# Code used to generate tables about running R scripts without RaaS

In [1]:
import os
import sqlite3

import pandas as pd

## Data Collection

The collected data from the evaluation where we tried to execute R scripts without RaaS is stored in the database called 'results.db'

In [2]:
con = sqlite3.connect("../data/results.db")

errors_df = pd.read_sql_query("SELECT * FROM results", con) 

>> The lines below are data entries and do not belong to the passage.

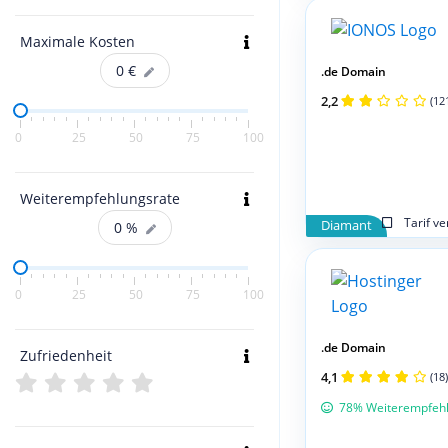
Maximale Kosten
0
€
.de Domain
2,2
(12
0
25
50
75
100
Weiterempfehlungsrate
Tarif v
Diamant
0
%
0
25
50
75
100
.de Domain
Zufriedenheit
4,1
(18)
78% Weiterempfeh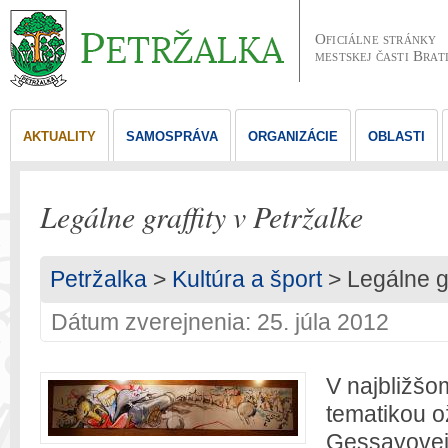
Oficiálne stránky
mestskej časti Brat
AKTUALITY
SAMOSPRÁVA
ORGANIZÁCIE
OBLASTI
Legálne graffity v Petržalke
Petržalka
>
Kultúra a šport
> Legálne gr
Dátum zverejnenia: 25. júla 2012
V najbližš
tematikou o
Gessayovej 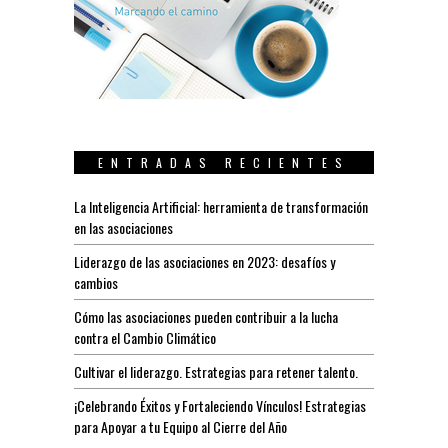
ENTRADAS RECIENTES
La Inteligencia Artificial: herramienta de transformación
en las asociaciones
Liderazgo de las asociaciones en 2023: desafíos y
cambios
Cómo las asociaciones pueden contribuir a la lucha
contra el Cambio Climático
Cultivar el liderazgo. Estrategias para retener talento.
¡Celebrando Éxitos y Fortaleciendo Vínculos! Estrategias
para Apoyar a tu Equipo al Cierre del Año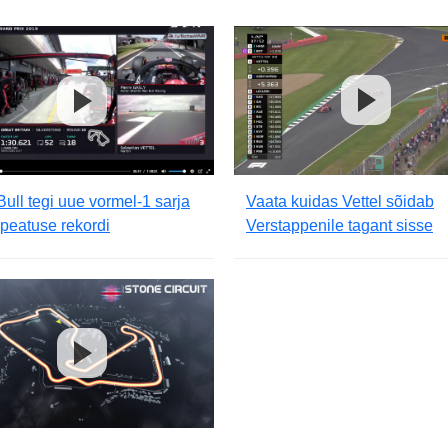
Vaata kuidas Vettel sõidab
ull tegi uue vormel-1 sarja
Verstappenile tagant sisse
peatuse rekordi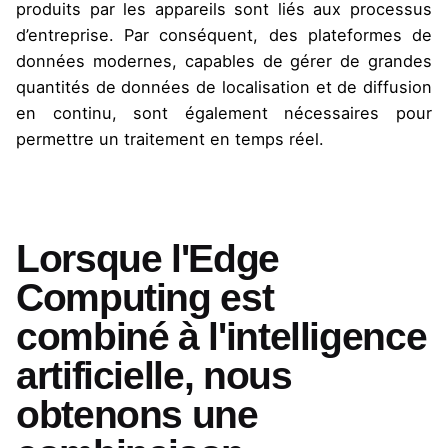
produits par les appareils sont liés aux processus
d’entreprise. Par conséquent, des plateformes de
données modernes, capables de gérer de grandes
quantités de données de localisation et de diffusion
en continu, sont également nécessaires pour
permettre un traitement en temps réel.
Lorsque l'Edge
Computing est
combiné à l'intelligence
artificielle, nous
obtenons une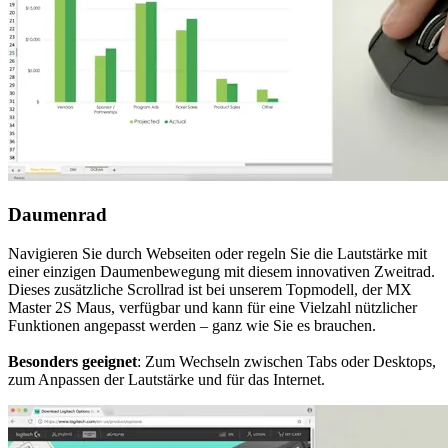
Daumenrad
Navigieren Sie durch Webseiten oder regeln Sie die Lautstärke mit
einer einzigen Daumenbewegung mit diesem innovativen Zweitrad.
Dieses zusätzliche Scrollrad ist bei unserem Topmodell, der MX
Master 2S Maus, verfügbar und kann für eine Vielzahl nützlicher
Funktionen angepasst werden – ganz wie Sie es brauchen.
Besonders geeignet
: Zum Wechseln zwischen Tabs oder Desktops,
zum Anpassen der Lautstärke und für das Internet.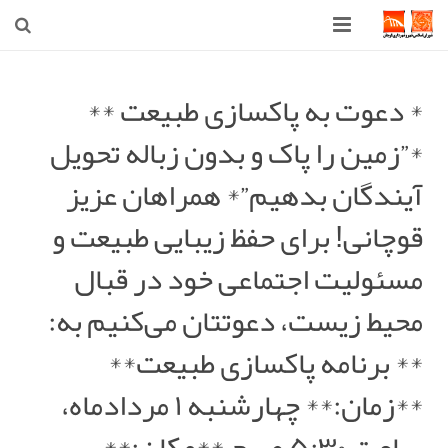
صفحه اصلی
* دعوت به پاکسازی طبیعت **
شهرداری
*”زمین را پاک و بدون زباله تحویل
شورای اسلامی شهر قوچان
آیندگان بدهیم”* همراهان عزیز
اخبار روز
قوچانی! برای حفظ زیبایی طبیعت و
قوچان
مسئولیت اجتماعی خود در قبال
محیط زیست، دعوتتان می‌کنیم به:
ارتباط با ما
** برنامه پاکسازی طبیعت**
**زمان:** چهارشنبه ۱ مردادماه،
ساعت ۵:۳۰ صبح **مکان:**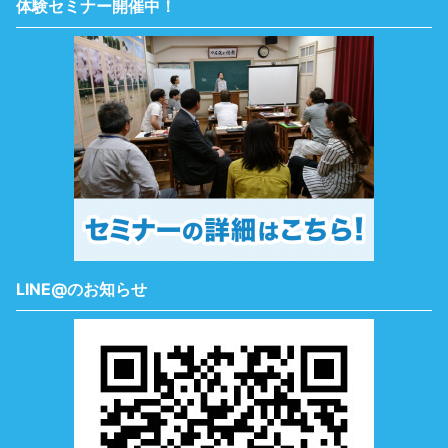
体験セミナー開催中！
LINE@のお知らせ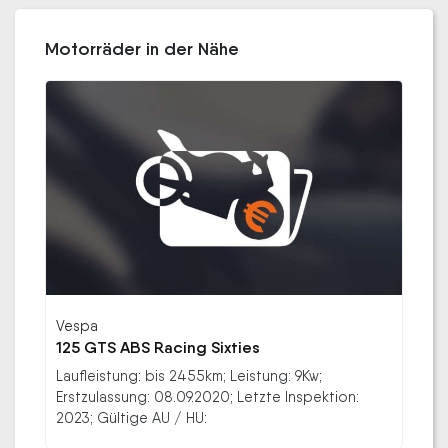
Motorräder in der Nähe
Vespa
125 GTS ABS Racing Sixties
Laufleistung: bis 2455km; Leistung: 9Kw;
Erstzulassung: 08.09.2020; Letzte Inspektion:
2023; Gültige AU / HU: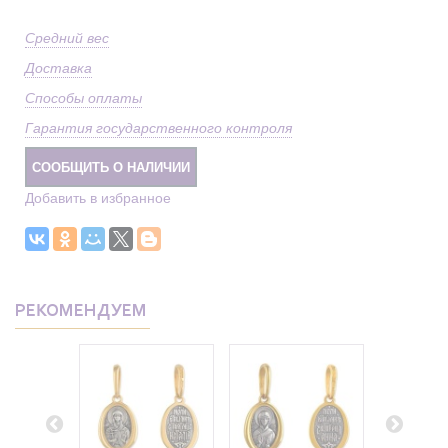
Средний вес
Доставка
Способы оплаты
Гарантия государственного контроля
СООБЩИТЬ О НАЛИЧИИ
Добавить в избранное
РЕКОМЕНДУЕМ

## Functions used during analysis 

In [3]:
# This function is used to take the processed filename-friendly version of
# a dataset's DOI and return the original DOI
def get_doi_from_filename(filename):
    filename = filename[2:len(filename)]
    doi = os.path.split(filename)[0]
    doi = doi.replace("-", ":", 1)
    doi = doi.replace("-", "/")
    return(doi)

# This function categorizes error messages by searching for the most unique and common phrases in different types of R error messages
def determine_error_cause(error_msg):
    ret_val = "other"
    
    if("Error in setwd" in error_msg):
        ret_val = "working directory"
    elif("Error in library" in error_msg):
        ret_val = "library"
    elif("Error in file" in error_msg):
        ret_val = "missing file"
    elif("unable to open" in error_msg):
        ret_val = "missing file"
    elif("Error in readChar" in error_msg):
        ret_val = "missing file"
    elif("could not find function" in error_msg):
        ret_val = "function"
    elif("there is no package called" in error_msg):
        ret_val = "library"
    elif("cannot open the connection" in error_msg):
        ret_val = "missing file"
        
    return(ret_val)

# This function is used when viewing the results of this analysis in the notebook
def print_error_breakdown(error_type, num_of_errors):
    print(error_type + " errors: " + str(error_breakdown[error_type]) + ", or " + str((error_breakdown[error_type] / num_of_errors) * 100) + "% of total errors")

## Analysis 

This cell analyzes each error stored in the database and uses the previously defined determine_error_cause function to categorize each as either library, working directory, missing file, missing function, or other. It also calculates how many datasets were "clean," meaning all the scripts executed within it ran with no errors. 

In [4]:
total_error_results ={"Errors" : 0, "No Errors": 0, "Clean Datasets": 0}
error_breakdown = {"library": 0, "working directory": 0, "missing file": 0, "function":0, "other": 0}

last_doi = None
current_doi_clean = True
for index, row in errors_df.iterrows():
    doi = get_doi_from_filename(row["filename"])
    if(doi != last_doi):
        if(current_doi_clean == True):
            total_error_results["Clean Datasets"] += 1
        current_doi_clean = True
    if(row["error"] == "success"):
        total_error_results["No Errors"] += 1
    else:
        total_error_results["Errors"] += 1
        current_doi_clean = False
        error_breakdown[determine_error_cause(row["error"])] += 1
        
    last_doi = doi

# View Results

This cell prints the results of the evaluation performed checking for errors without RaaS.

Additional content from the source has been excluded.